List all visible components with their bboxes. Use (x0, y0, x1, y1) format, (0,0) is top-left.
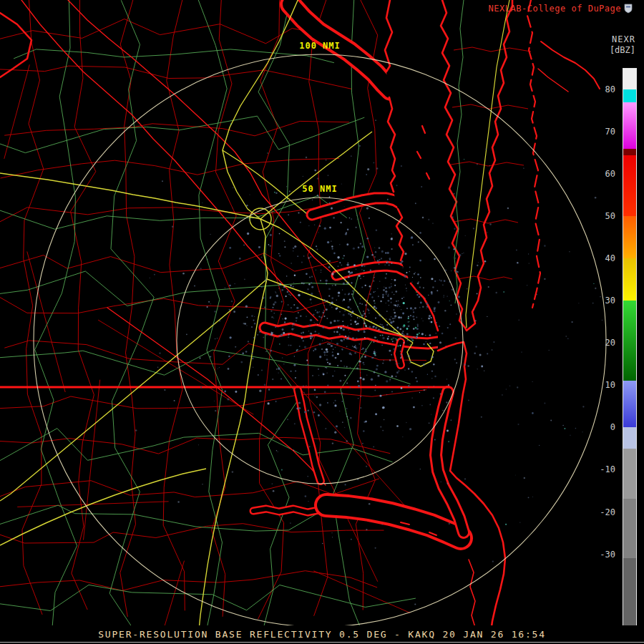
radar-echo (296, 307, 298, 309)
radar-echo (423, 287, 424, 288)
radar-echo (474, 353, 476, 355)
radar-echo (447, 296, 447, 296)
radar-echo (263, 298, 265, 299)
radar-echo (325, 428, 326, 429)
radar-echo (394, 315, 396, 317)
radar-echo (296, 317, 298, 319)
radar-echo (346, 232, 347, 233)
radar-echo (425, 335, 426, 336)
radar-echo (274, 301, 276, 303)
radar-echo (378, 328, 379, 330)
radar-echo (463, 253, 464, 253)
radar-echo (390, 321, 392, 323)
radar-echo (358, 293, 359, 294)
radar-echo (327, 402, 328, 404)
radar-echo (391, 375, 393, 377)
radar-echo (449, 523, 450, 525)
radar-echo (219, 320, 220, 321)
radar-echo (235, 346, 236, 348)
radar-echo (473, 228, 474, 229)
radar-echo (348, 270, 349, 271)
radar-echo (408, 355, 410, 357)
radar-echo (382, 317, 383, 318)
radar-echo (429, 315, 431, 317)
radar-echo (380, 323, 381, 325)
radar-echo (311, 282, 312, 283)
radar-echo (376, 229, 378, 231)
radar-echo (424, 389, 425, 391)
radar-echo (416, 294, 419, 296)
radar-echo (377, 260, 379, 262)
radar-echo (303, 392, 305, 394)
radar-echo (308, 331, 309, 331)
radar-echo (401, 165, 402, 167)
radar-echo (373, 275, 374, 275)
radar-echo (327, 343, 328, 345)
radar-echo (338, 265, 339, 267)
radar-echo (382, 430, 384, 431)
radar-echo (350, 417, 352, 419)
range-ring-label: 50 NMI (302, 184, 337, 194)
radar-echo (393, 348, 395, 351)
radar-echo (309, 446, 311, 447)
radar-echo (294, 423, 296, 424)
radar-echo (409, 363, 411, 364)
radar-echo (346, 414, 346, 414)
radar-echo (301, 333, 302, 334)
radar-echo (478, 262, 479, 263)
radar-echo (434, 258, 436, 260)
radar-echo (312, 199, 313, 200)
radar-echo (270, 311, 272, 312)
radar-echo (389, 380, 391, 381)
radar-echo (291, 328, 293, 330)
radar-echo (273, 307, 274, 308)
radar-echo (451, 419, 452, 421)
radar-echo (249, 194, 250, 195)
radar-echo (342, 321, 343, 322)
radar-echo (403, 267, 404, 268)
radar-echo (308, 325, 311, 327)
radar-echo (491, 349, 492, 351)
radar-echo (436, 290, 438, 291)
radar-echo (306, 360, 308, 361)
radar-echo (439, 341, 441, 343)
radar-echo (336, 308, 338, 309)
radar-echo (263, 337, 264, 338)
radar-echo (349, 267, 350, 268)
radar-echo (374, 336, 376, 338)
radar-echo (332, 351, 333, 353)
radar-echo (412, 316, 414, 318)
radar-echo (436, 333, 436, 333)
radar-echo (339, 411, 340, 411)
radar-echo (356, 269, 356, 270)
radar-echo (350, 308, 351, 309)
radar-echo (312, 375, 313, 376)
radar-echo (359, 226, 360, 227)
radar-echo (356, 323, 357, 325)
radar-echo (271, 316, 273, 318)
radar-echo (350, 367, 351, 369)
radar-echo (332, 355, 334, 357)
radar-echo (344, 206, 345, 207)
radar-echo (341, 265, 343, 266)
radar-echo (270, 245, 271, 246)
radar-echo (229, 247, 231, 249)
radar-echo (314, 170, 316, 172)
radar-echo (431, 278, 433, 280)
radar-echo (280, 333, 283, 336)
radar-echo (303, 255, 304, 256)
radar-echo (361, 349, 362, 350)
radar-echo (312, 268, 313, 268)
radar-echo (324, 354, 326, 356)
radar-echo (354, 352, 356, 353)
radar-echo (357, 219, 358, 220)
radar-echo (228, 368, 230, 370)
radar-echo (408, 316, 409, 318)
radar-echo (369, 313, 369, 313)
radar-echo (339, 380, 341, 382)
radar-echo (414, 318, 415, 320)
radar-echo (364, 421, 366, 424)
radar-echo (213, 323, 215, 326)
radar-echo (323, 305, 325, 306)
radar-echo (385, 252, 387, 254)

···

▶ [AIM OF THE EXERCISE] Copy out the material above in full and exactly, but with no pictures.

▶ [WRITTEN ANSWER]
List all visible components with their bboxes. Use (x0, y0, x1, y1) format, (0,0) is top-left.
radar-echo (296, 307, 298, 309)
radar-echo (423, 287, 424, 288)
radar-echo (474, 353, 476, 355)
radar-echo (447, 296, 447, 296)
radar-echo (263, 298, 265, 299)
radar-echo (325, 428, 326, 429)
radar-echo (394, 315, 396, 317)
radar-echo (296, 317, 298, 319)
radar-echo (346, 232, 347, 233)
radar-echo (425, 335, 426, 336)
radar-echo (274, 301, 276, 303)
radar-echo (378, 328, 379, 330)
radar-echo (463, 253, 464, 253)
radar-echo (390, 321, 392, 323)
radar-echo (358, 293, 359, 294)
radar-echo (327, 402, 328, 404)
radar-echo (391, 375, 393, 377)
radar-echo (449, 523, 450, 525)
radar-echo (219, 320, 220, 321)
radar-echo (235, 346, 236, 348)
radar-echo (473, 228, 474, 229)
radar-echo (348, 270, 349, 271)
radar-echo (408, 355, 410, 357)
radar-echo (382, 317, 383, 318)
radar-echo (429, 315, 431, 317)
radar-echo (380, 323, 381, 325)
radar-echo (311, 282, 312, 283)
radar-echo (376, 229, 378, 231)
radar-echo (424, 389, 425, 391)
radar-echo (416, 294, 419, 296)
radar-echo (377, 260, 379, 262)
radar-echo (303, 392, 305, 394)
radar-echo (308, 331, 309, 331)
radar-echo (401, 165, 402, 167)
radar-echo (373, 275, 374, 275)
radar-echo (327, 343, 328, 345)
radar-echo (338, 265, 339, 267)
radar-echo (382, 430, 384, 431)
radar-echo (350, 417, 352, 419)
range-ring-label: 50 NMI (302, 184, 337, 194)
radar-echo (393, 348, 395, 351)
radar-echo (309, 446, 311, 447)
radar-echo (294, 423, 296, 424)
radar-echo (409, 363, 411, 364)
radar-echo (346, 414, 346, 414)
radar-echo (301, 333, 302, 334)
radar-echo (478, 262, 479, 263)
radar-echo (434, 258, 436, 260)
radar-echo (312, 199, 313, 200)
radar-echo (270, 311, 272, 312)
radar-echo (389, 380, 391, 381)
radar-echo (291, 328, 293, 330)
radar-echo (273, 307, 274, 308)
radar-echo (451, 419, 452, 421)
radar-echo (249, 194, 250, 195)
radar-echo (342, 321, 343, 322)
radar-echo (403, 267, 404, 268)
radar-echo (308, 325, 311, 327)
radar-echo (491, 349, 492, 351)
radar-echo (436, 290, 438, 291)
radar-echo (306, 360, 308, 361)
radar-echo (439, 341, 441, 343)
radar-echo (336, 308, 338, 309)
radar-echo (263, 337, 264, 338)
radar-echo (349, 267, 350, 268)
radar-echo (374, 336, 376, 338)
radar-echo (332, 351, 333, 353)
radar-echo (412, 316, 414, 318)
radar-echo (436, 333, 436, 333)
radar-echo (339, 411, 340, 411)
radar-echo (356, 269, 356, 270)
radar-echo (350, 308, 351, 309)
radar-echo (312, 375, 313, 376)
radar-echo (359, 226, 360, 227)
radar-echo (356, 323, 357, 325)
radar-echo (271, 316, 273, 318)
radar-echo (350, 367, 351, 369)
radar-echo (332, 355, 334, 357)
radar-echo (344, 206, 345, 207)
radar-echo (341, 265, 343, 266)
radar-echo (270, 245, 271, 246)
radar-echo (229, 247, 231, 249)
radar-echo (314, 170, 316, 172)
radar-echo (431, 278, 433, 280)
radar-echo (280, 333, 283, 336)
radar-echo (303, 255, 304, 256)
radar-echo (361, 349, 362, 350)
radar-echo (312, 268, 313, 268)
radar-echo (324, 354, 326, 356)
radar-echo (354, 352, 356, 353)
radar-echo (357, 219, 358, 220)
radar-echo (228, 368, 230, 370)
radar-echo (408, 316, 409, 318)
radar-echo (369, 313, 369, 313)
radar-echo (339, 380, 341, 382)
radar-echo (414, 318, 415, 320)
radar-echo (364, 421, 366, 424)
radar-echo (213, 323, 215, 326)
radar-echo (323, 305, 325, 306)
radar-echo (385, 252, 387, 254)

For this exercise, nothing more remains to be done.